MÜHTEDÎ-BİLLÂH

(المهتدي بالله)

Ebû Abdillâh (Ebû İshâk) el-Mühtedî-Billâh Muhammed b. Hârûn el-Vâsik-Billâh el-Abbâsî (ö. 256/870)

Abbâsî halifesi (869-870).

218 veya 219’da (833 veya 834) Sâmerrâ yakınlarındaki Kātûl’de doğdu. Halife Vâsiķ-Billâh’ın oğludur. Vâsiķ-Billâh’ın ölümünün ardından (24 Zilhicce 232 / 11 Ağustos 847) devlet adamları ve kumandanlar yeni halifeyi seçmek için toplandılar. Abbâsî tarihinde bu amaçla yapılan ilk toplantının sonunda Vâsiķ’ın oğlu Muhammed’in halife ilân edilmesi kararlaştırıldı. Ancak nüfuzlu Türk kumandanları Muhammed’in yaşının küçüklüğünü ileri sürerek itiraz ettiler. Bunun üzerine onun yerine amcası Ca‘fer b. Muhammed el-Mu‘tasım-Billâh, Mütevekkil-Alellah lakabıyla hilâfet makamına getirildi. Mütevekkil-Alellah, Müntasır-Billâh, Müstain-Billâh ve Mu‘tez-Billâh dönemlerinde Muhammed siyasî hayattan uzak durdu. Mu‘tez-Billâh’ın halifelikten hal‘edilmesiyle kumandanlar Muhammed’e biat etmeye karar verdiler. Başlangıçta buna razı olmayan Muhammed, Mu‘tezz’in hilâfetten kendi isteğiyle çekildiğini açıklaması üzerine 27 veya 29 Receb 255’te (11 veya 13 Temmuz 869) Mühtedî-Billâh lakabıyla halife ilân edildi. Ancak Muhammed’in halife olması Bağdat’ta askerlerle halk tarafından tepkiyle karşılandı. Onun adına biat almak için görevlendirilen Süleyman b. Abdullah b. Tâhir saldırılara mâruz kaldı. Cuma günü hutbe yine Mu‘tez adına okundu. Bu sırada Bağdat’ta bulunan Ebû Ahmed b. Mütevvekkil’i halife yapmak amacıyla yoğun bir faaliyet başlatıldı. Ancak Ebû Ahmed kendisine yapılan teklifi kabul etmeyince Mühtedî’ye biat edildi (7 Şâban 255 / 21 Temmuz 869).

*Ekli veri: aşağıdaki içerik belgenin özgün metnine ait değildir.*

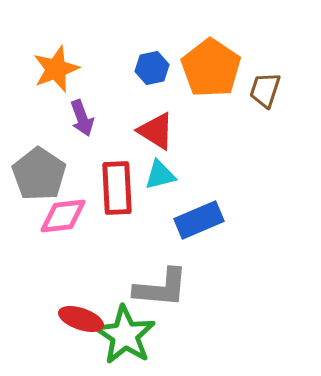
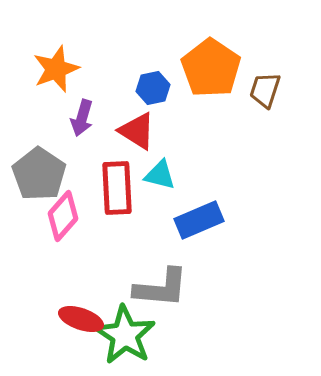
blue hexagon: moved 1 px right, 20 px down
purple arrow: rotated 36 degrees clockwise
red triangle: moved 19 px left
cyan triangle: rotated 28 degrees clockwise
pink diamond: rotated 42 degrees counterclockwise
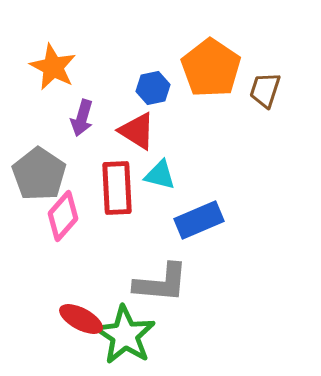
orange star: moved 3 px left, 2 px up; rotated 24 degrees counterclockwise
gray L-shape: moved 5 px up
red ellipse: rotated 9 degrees clockwise
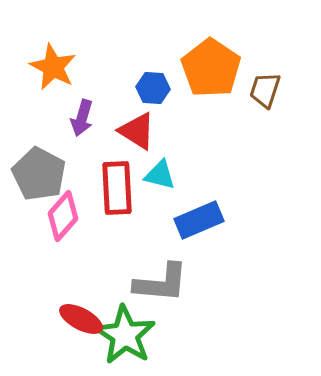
blue hexagon: rotated 16 degrees clockwise
gray pentagon: rotated 6 degrees counterclockwise
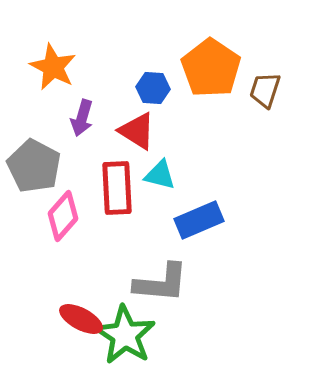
gray pentagon: moved 5 px left, 8 px up
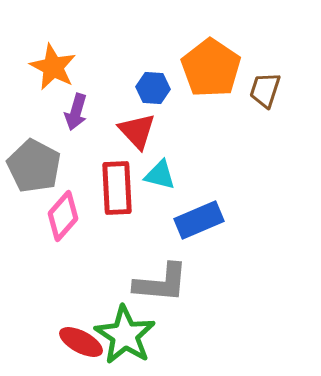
purple arrow: moved 6 px left, 6 px up
red triangle: rotated 15 degrees clockwise
red ellipse: moved 23 px down
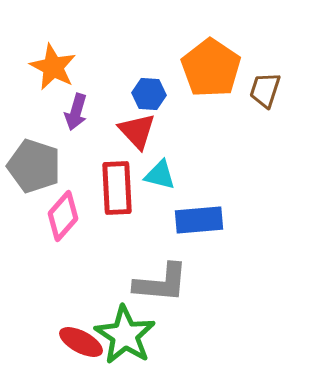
blue hexagon: moved 4 px left, 6 px down
gray pentagon: rotated 10 degrees counterclockwise
blue rectangle: rotated 18 degrees clockwise
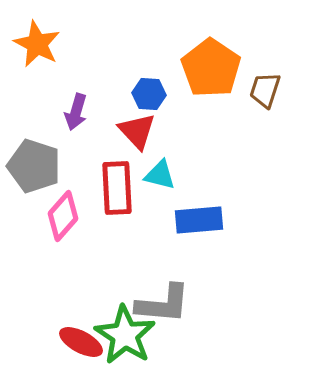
orange star: moved 16 px left, 23 px up
gray L-shape: moved 2 px right, 21 px down
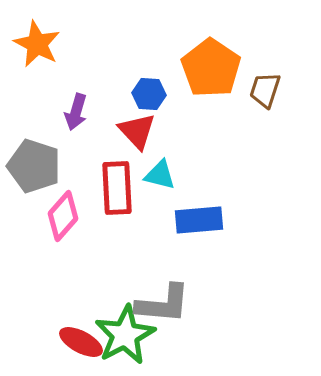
green star: rotated 12 degrees clockwise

Mühtedî hilâfet makamına geçince bir yandan Türk kumandanları, bir yandan da âsilerle uğraşmak zorunda kaldı. Taberistan’da isyan eden Ali evlâdından Hasan b. Zeyd 255’te (869) bozguna uğratıldı. Bu dönemde Rey Valisi Mûsâ b. Boğa Ali evlâdı ile mücadeleyle görevlendirildi. Aynı yıl Müsâvir b. Abdülhamîd eş-Şârî el-Hâricî kalabalık bir taraftar kitlesiyle isyan edip Musul’a girdi. Vali Abdullah b. Süleyman mukavemet edemeyip kaçmak zorunda kaldı. Hasan b. Eyyûb el-Adevî kumandasında gönderilen Abbâsî ordusu âsiler karşısında tutunamadı. Müsâvir başşehir Sâmerrâ’yı tehdit eder hale geldi. Mûsâ b. Boğa ve Bayık Bey de bir sonuç alamadı. Yine aynı yıl Ali evlâdından olduğunu iddia eden Sâhibü’z-Zenc Ali b. Muhammed ez-Zencî, Doğu Afrika sahillerinden getirilerek Batîha civarına yerleştirilen Zencîler’in (Zenc) desteğini sağlayıp Abbâsî yönetimine karşı isyan etti. Basra’yı yakıp yıktı ve birçok kişiyi esir aldı. Mühtedî, devleti içine düştüğü bu kötü durumdan ve kendini Türk kumandanlarının tahakkümünden kurtarmak için harekete geçti. Ancak hilâfet makamına gelmesinde önemli rol oynayan Sâlih b. Vasîf et-Türkî ve Bayık Bey’in nüfuzunu kırmakta zorlandı. Bunun üzerine o sırada İran’da bulunan Mûsâ b. Boğa’ya mektup yazarak kendisini Sâmerrâ’ya davet etti. Mûsâ şehre girer girmez halifenin sarayına gidip Dîvân-ı Mezâlim’e başkanlık etmekte olan Mühtedî’yi Yârcûh et-Türkî’nin evine götürdü. Böylece onu Sâlih b. Vasîf’in nüfuzundan kurtardı. Mühtedî’nin Mûsâ b. Boğa ile kendisi aleyhine iş birliği yaptığını hisseden Sâlih bir süre Sâmerrâ’da saklandı, daha sonra yakalanarak öldürüldü (Safer 256 / Ocak 870).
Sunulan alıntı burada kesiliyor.